Act 1, chorus and principals (Le Souverain Pontife, La Grande Vestale, Julia [in gold] among the Vestal virgins)

Meanwhile Spontini’s opera Licinius had gained, at last, the hand of the vestal virgin, Julia, who had been buried alive (the floor opened in the Steier staging, Julia fell through), making a happy ending. Though in Mme. Steier’s revisionist staging Licinius was betrayed by his good friend Cinna, who had initially sobered him up in the overture, and then set him on the path to rescue Julia in the first act. This interpolated ugly betrayal resulted in the unhappy murders of Licinius and Julia so that Mme. Steier could motivate her staging for Spontini’s ballet music [a ballet followed the opera before grand opera formalized its intra-act placement]. 

But, alas, no dancers, just Cinna ordering the execution (effected by de rigueur Uzis) of the tyrannical Grand Vestale, and then crowning himself Emperor — as had Napoleon. 

If I got all this correctly, or sort of. 

Spontini’s opera has earned a certain validation through Wagner’s approval of it, admiring its seriousness of subject (as opposed to the frivolity of his idea of Rossini), though Wagner surely appreciated its mixture of myth and the transcendence of love, and ignored the political implications of its origins. The opera gained even more validation when legendary soprano Maria Callas discovered its dramatic potential for La Scala audiences in 1954. It has since become a diva showpiece. 

Voilà! — a showpiece for South African/French soprano Elza van den Heever, who then canceled her participation in its first two performances. French soprano Elodie Hache, scheduled for the last two of ten performances, appeared in her stead. Mme. Hache is of clarion dramatic soprano voice which she used with a fine musical intelligence.

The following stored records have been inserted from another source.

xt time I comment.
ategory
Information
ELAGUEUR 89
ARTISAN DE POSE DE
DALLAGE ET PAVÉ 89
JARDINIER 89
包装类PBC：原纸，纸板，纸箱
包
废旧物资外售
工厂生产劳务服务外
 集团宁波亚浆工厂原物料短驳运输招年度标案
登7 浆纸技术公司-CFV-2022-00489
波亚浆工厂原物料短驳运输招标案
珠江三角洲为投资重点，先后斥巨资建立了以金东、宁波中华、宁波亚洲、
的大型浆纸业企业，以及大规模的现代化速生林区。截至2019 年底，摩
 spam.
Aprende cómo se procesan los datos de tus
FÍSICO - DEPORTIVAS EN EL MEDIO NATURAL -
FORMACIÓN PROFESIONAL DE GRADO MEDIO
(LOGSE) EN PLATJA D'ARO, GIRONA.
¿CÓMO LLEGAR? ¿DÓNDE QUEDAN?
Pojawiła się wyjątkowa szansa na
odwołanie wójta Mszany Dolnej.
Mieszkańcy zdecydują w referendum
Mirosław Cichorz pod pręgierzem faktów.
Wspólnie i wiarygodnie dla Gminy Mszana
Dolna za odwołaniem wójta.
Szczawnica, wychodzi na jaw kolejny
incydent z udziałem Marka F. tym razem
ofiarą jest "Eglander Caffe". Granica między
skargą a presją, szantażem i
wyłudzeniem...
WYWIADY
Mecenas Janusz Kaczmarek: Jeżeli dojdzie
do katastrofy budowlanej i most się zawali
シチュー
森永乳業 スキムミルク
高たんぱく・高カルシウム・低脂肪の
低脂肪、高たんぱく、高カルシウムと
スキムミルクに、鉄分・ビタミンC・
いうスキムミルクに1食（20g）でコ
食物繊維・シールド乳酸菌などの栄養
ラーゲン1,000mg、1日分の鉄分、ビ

Of diminutive stature she succeeded in creating a necessarily huge presence for her role. The staging was obviously conceived for Mme. van den Heever, placing Mme. Hache at a huge disadvantage, which she largely overcame in her fine performance. 

Act II, La Grande Vestale hovering over Julia, the etrnal fire of the Vestal Virgin temple

The sets for the Steier production, designed by Etienne Pluss, were smartly deployed on the Opéra Bastille stage, evoking the old fashioned era of painted sets, and too surely in the grand style of our expectations of the Opéra Bastille. The distorted staging, the dark and dismal setting, and the pedestrian costuming, affected by Katarina Schlipf, dampened the performances of a competent cast. 

American tenor Michael Spires sang Licinius. With his tenor voice of beautiful baritonal colors he ably acted the drunkenness, confusion, ardor, honesty, bravery, etc., of Spontini’s Roman general with solid professionalism. His friend Cinna was sung by French tenor Julien Behr. Perhaps cast because his bright tenor leggiero voice is in vivid contrast to the darker tone of Mr. Spires’ voice, such voice does not convey the authority of Licinius’ (and Spontini’s) good friend, and certainly not the sinister tone of Mme. Steiers villain. [see lead photo, Mr. Behr in blond wig, Mr. Sprires on right]

French mezzo soprano Ève-Maud Hubeaux relished in grand voice the tyrannical cruelty of the Grand Vestale —more of a Mother Superior in this Steier version. In the ballet she humbly submitted to the authority of the newly crowned Emperor before being taken to her martyrdom. French bass Jean Teitgen was unremarkable as the High Preist (Le Souverain Pontife).

In the last mille seconds of the ballet stage director Steier once again announced that “Fanaticism is a monster [and some more words]” splayed across the stage.

Bertrand de Billy is a master conductor, well known across the repertory in the world’s major theaters. Deprived of the allure of a great diva he gracefully held Spontini’s score in account with the opera’s showpieces, ably proving that Spontini succeeded in finding a certain standing in the early 19th century Parisian opera world, and the occasional nod now in this 21st century.

The performance I attended was the 215th time La Vestale has been performed by the Paris Opera.